New Zealand politician (1903–1987)

The Reverend Colin Graham Scrimgeour (30 January 1903 – 16 January 1987), also known as Uncle Scrim or Scrim, was a New Zealand Methodist Minister and broadcaster.

==Life and ministry==
Born in Wairoa, Hawke's Bay, he entered the Methodist Ministry in 1923 and concentrated on social work. He was Auckland Methodist City Missioner for six years. After broadcasting from Radio Station 1ZR, run by the firm of Lewis Eady, he established the Friendly Road Broadcasting Station 1ZB in 1933, associated with the Friendly Road church (Aunt Daisy broadcast on these stations, and they supported the Labour Party). Shortly before the 1935 election on Sunday 24 November, an address by Uncle Scrim was expected to urge listeners to vote Labour but was jammed by the Post Office. The minister in charge of the P&T Department, Adam Hamilton, was blamed although he denied responsibility.
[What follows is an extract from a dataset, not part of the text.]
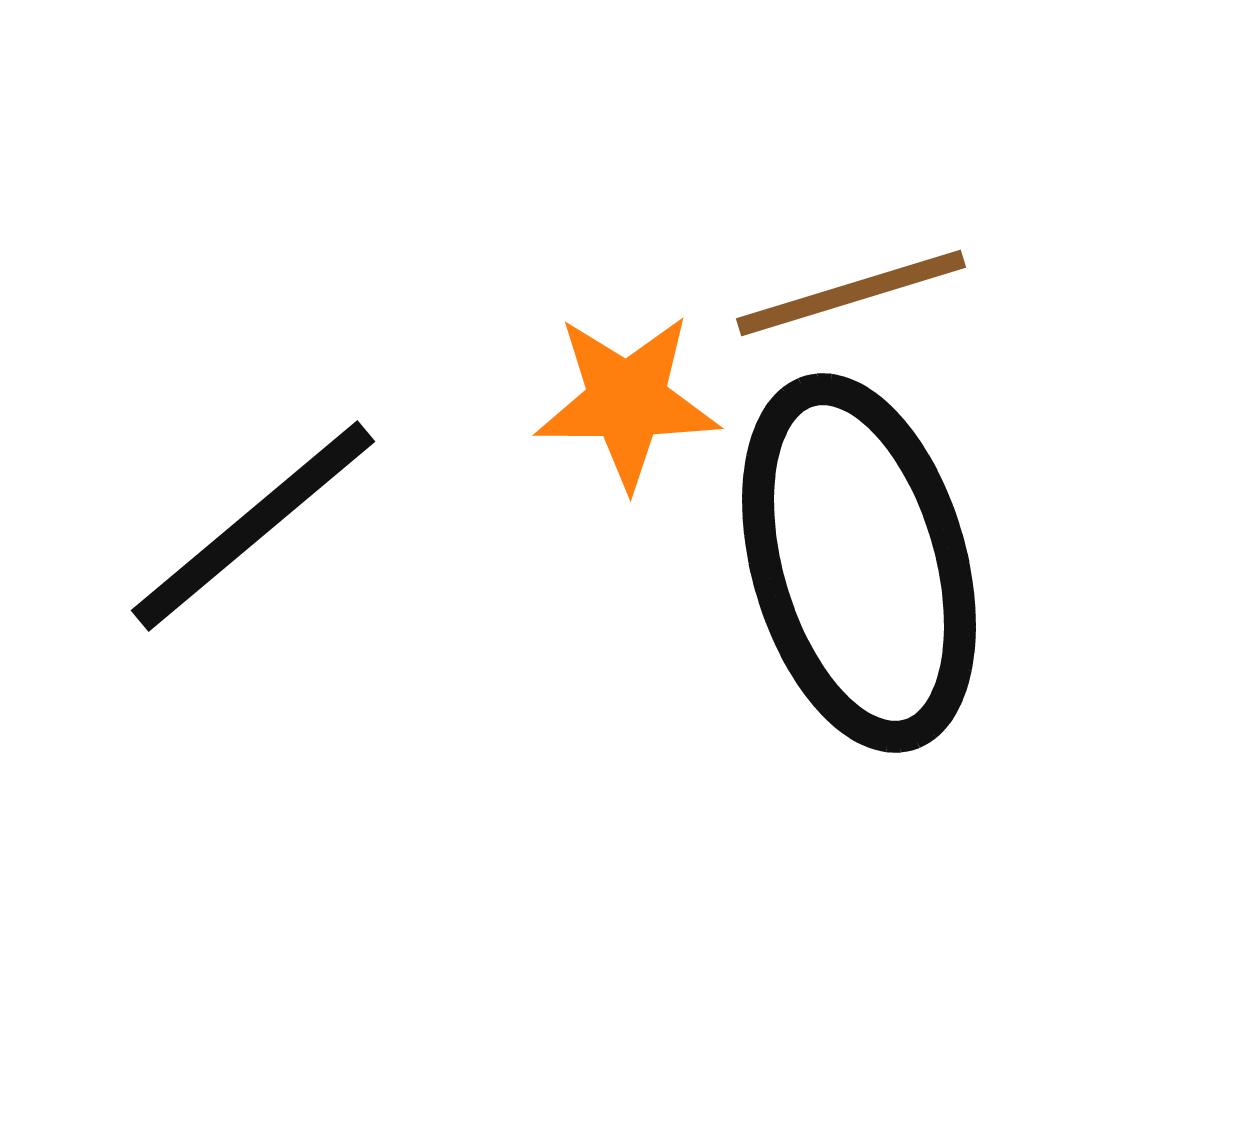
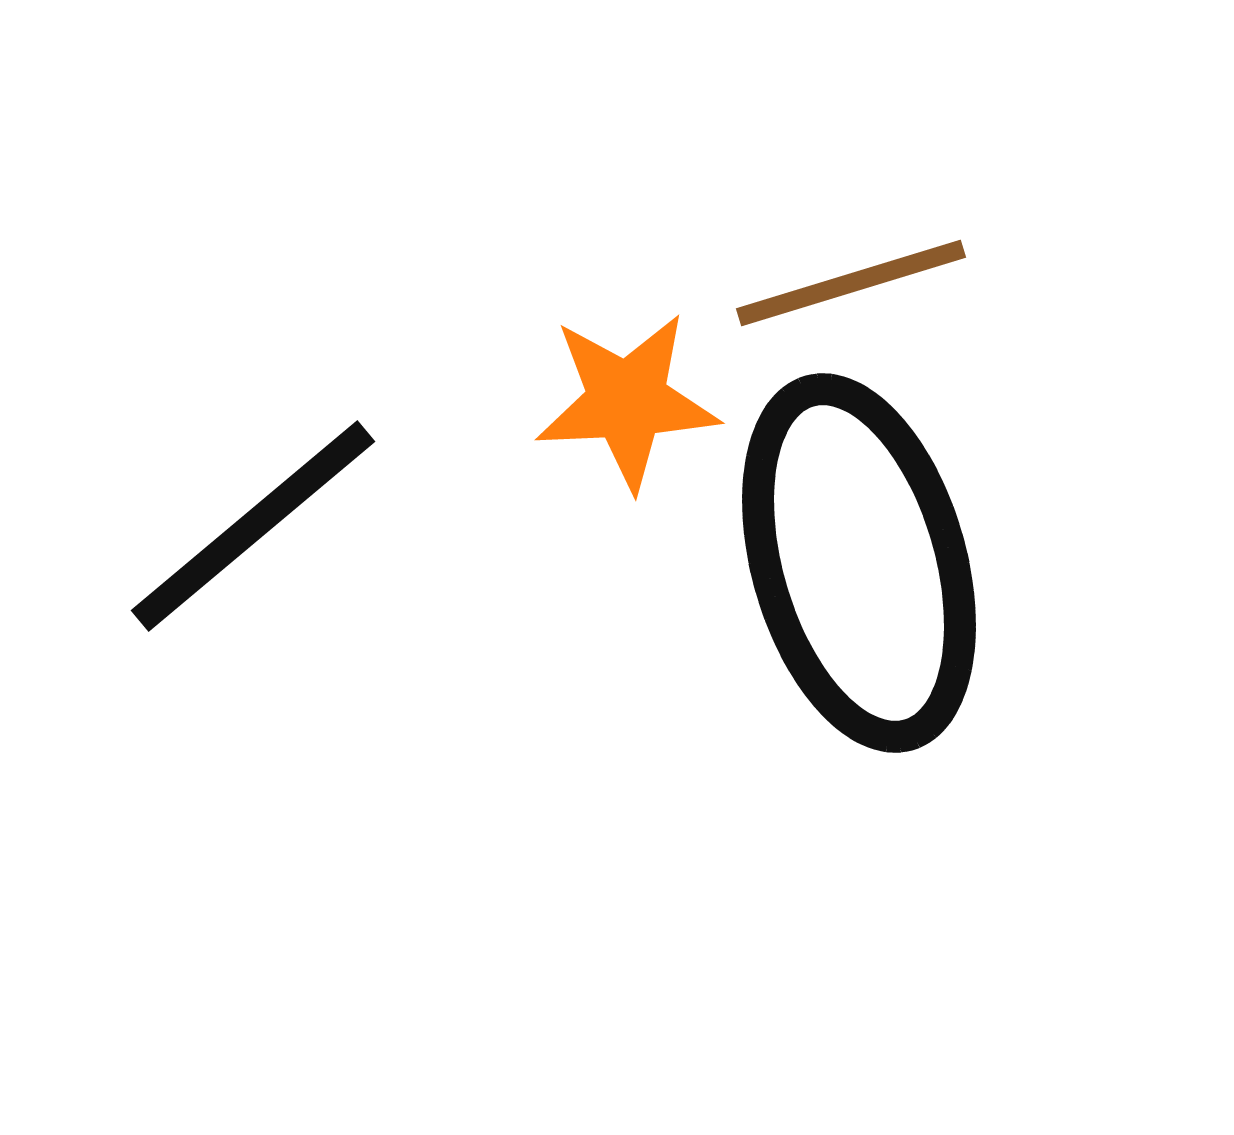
brown line: moved 10 px up
orange star: rotated 3 degrees counterclockwise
As a close friend of Michael Joseph Savage and John A. Lee of the First Labour Government which came to power in 1935, Scrimgeour became Controller of the government-run National Commercial Broadcasting Service.
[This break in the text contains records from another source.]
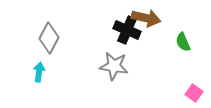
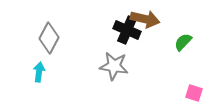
brown arrow: moved 1 px left, 1 px down
green semicircle: rotated 66 degrees clockwise
pink square: rotated 18 degrees counterclockwise
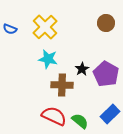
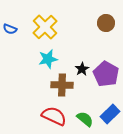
cyan star: rotated 24 degrees counterclockwise
green semicircle: moved 5 px right, 2 px up
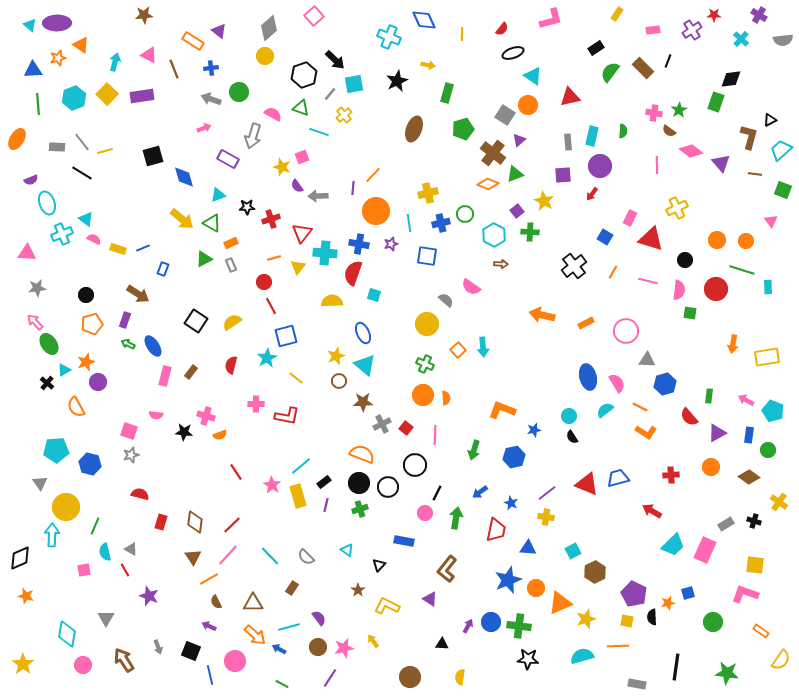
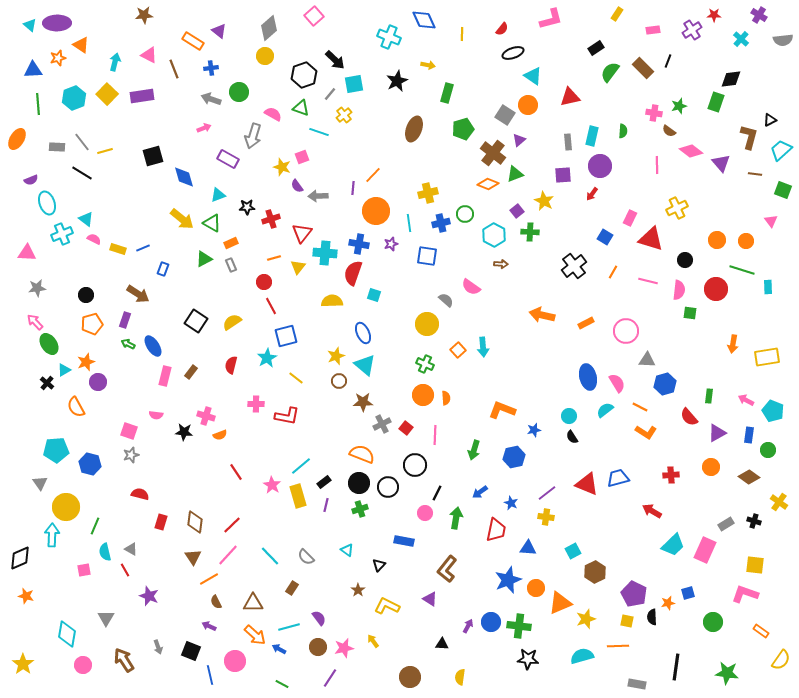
green star at (679, 110): moved 4 px up; rotated 14 degrees clockwise
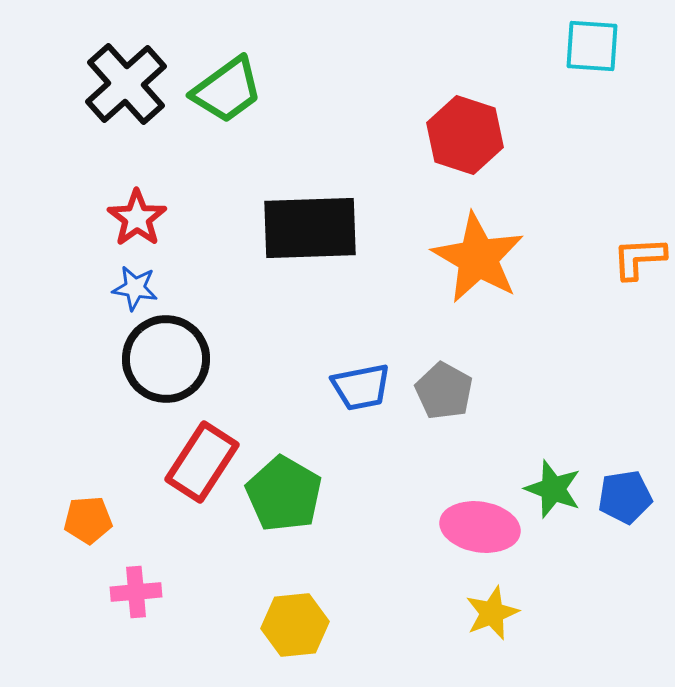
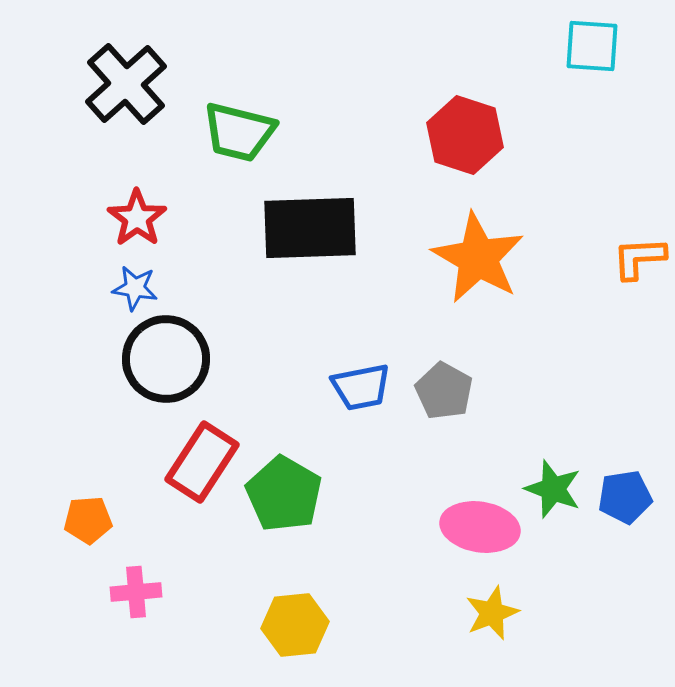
green trapezoid: moved 12 px right, 42 px down; rotated 50 degrees clockwise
Peter Fraser, an enemy of Scrimgeour, succeeded Savage as Prime Minister after the latter's death in 1940. In the 1943 elections, Scrimgeour stood against Fraser in as an independent candidate. He performed so well that Fraser (hitherto expected to win his seat comfortably) "only sneaked back on a minority vote".
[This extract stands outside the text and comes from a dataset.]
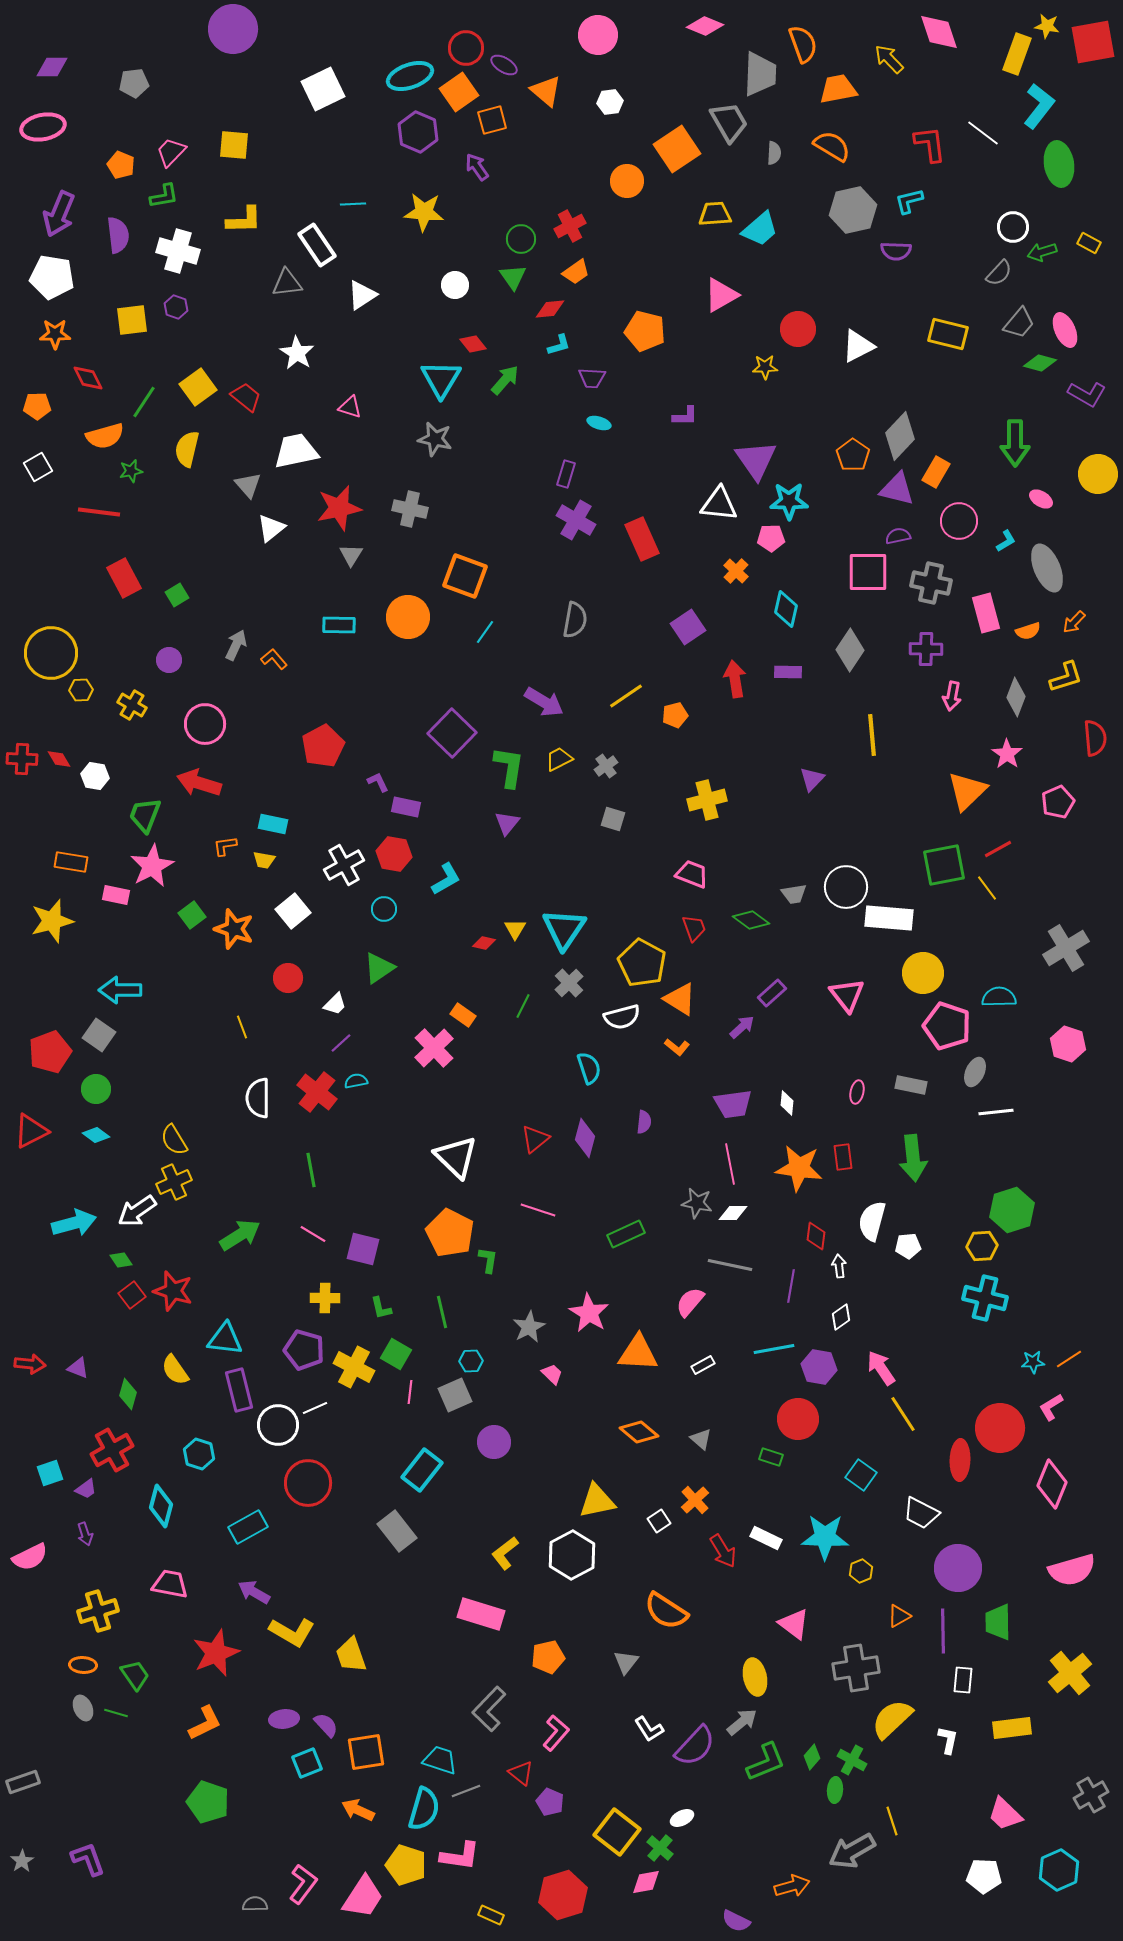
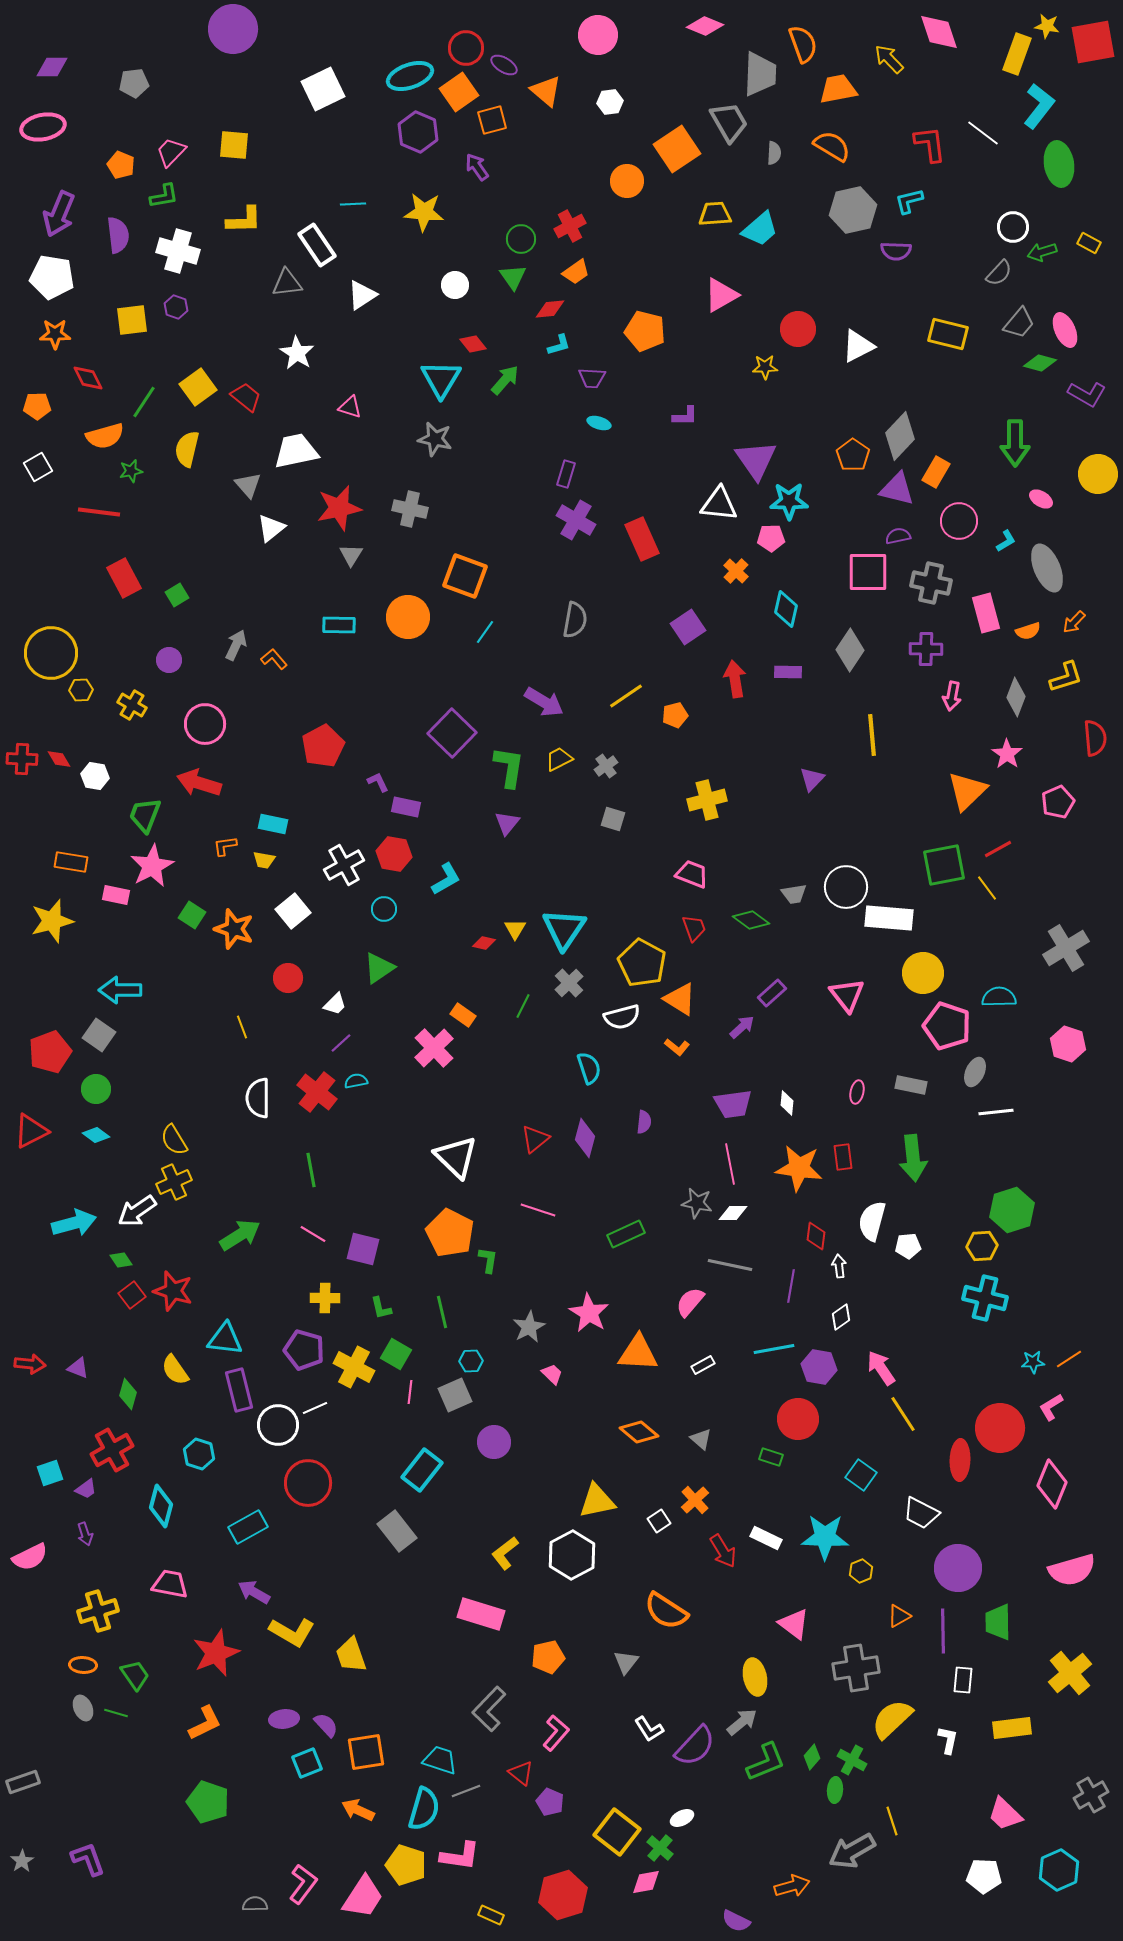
green square at (192, 915): rotated 20 degrees counterclockwise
==Entertainment – radio and television career==
Scrimgeour was suspended and then sacked in 1943. He moved to Australia, and worked in radio and television there, helping establish the Mercury Theatre in Sydney, New South Wales with Peter Finch. He also worked for a time in (Communist) China before he retired to New Zealand in 1968.
==Awards==
Scrimgeour was awarded the King George VI Coronation Medal in 1937 and the Chinese Star of Friendship (NZ Roll of Honour, p. 949).
==Legacy==
Mervyn Thompson wrote a 1976 "song play" about the Great Depression, Songs to Uncle Scrim.